When the jobs numbers are reported each month, it’s easy to think of America’s workers as a single entity, moving (however glacially) toward economic recovery. According to the Bureau of Labor Statistics’s latest report, the unemployment rate in July was 5.3 percent, which is encouragingly low compared to the height of the recession, when it reached 10 percent. It’s also tantalizingly close to the 5.0 to 5.2 percent range that Federal Reserve policymakers say will signal the country’s return to full employment. What’s lost in that marquee number, though, is that this progress has been incredibly uneven, and minorities continue to struggle disproportionately.
Currently the national unemployment rate for white Americans is about 4.6, for Hispanics, it’s 6.5, and for blacks, 9.1. Those numbers are strikingly worse.
For white Americans unemployment is back to pre-recession levels, or lower, in 14 states—and within 1 percentage point of pre-recession norms in another 28. African Americans, by contrast, remain the furthest away from their pre-recession levels.

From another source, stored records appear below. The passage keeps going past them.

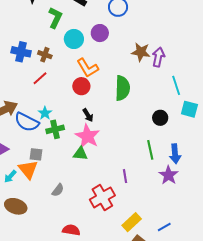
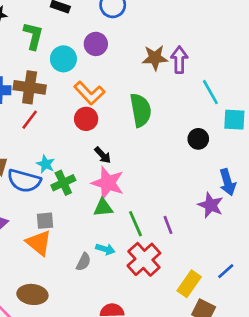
brown cross: (45, 55) -> (30, 87), size x1.6
green line: (150, 150) -> (135, 224), moved
purple star: (168, 175) -> (211, 205), moved
cyan arrow: (10, 176) -> (105, 249), moved, turned -104
blue line: (164, 227) -> (226, 271), moved

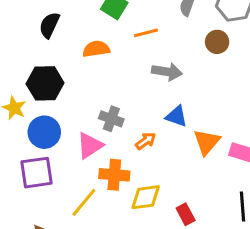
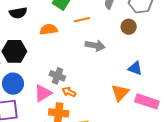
black semicircle: (49, 25) -> (18, 13), turned -126
blue triangle: (176, 116) -> (135, 68), moved
orange arrow: (146, 141) -> (69, 92), moved, turned -120

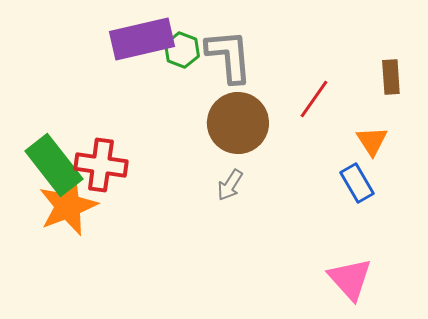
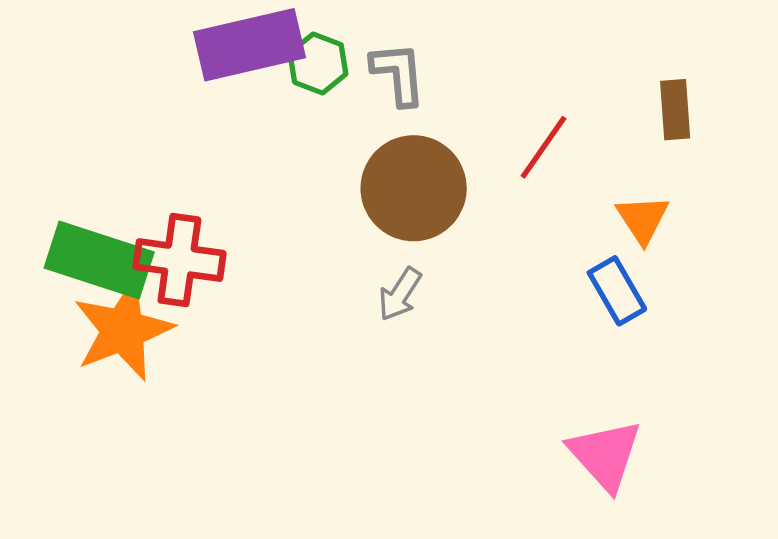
gray L-shape: (229, 56) -> (398, 74), size x0.7
green rectangle: (54, 165) -> (99, 260), turned -34

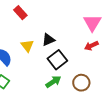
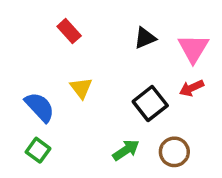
black triangle: (48, 40) -> (145, 38), moved
black square: (57, 60) -> (150, 104), moved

In Arkansas, Illinois, Maryland, Pennsylvania, and South Carolina, the unemployment gap is more than two and a half times as large as the rate for white Americans. In Washington D.C., it’s five times as high. This year is the first since then that the national unemployment rate for black Americans has dipped below the double-digit mark—and that feat has only been accomplished in 11 states. The lowest state unemployment rate for black Americans—6.9 percent, in Tennessee—is equivalent to the rate of white unemployment in West Virginia, the state with the highest share of jobless white Americans in the country.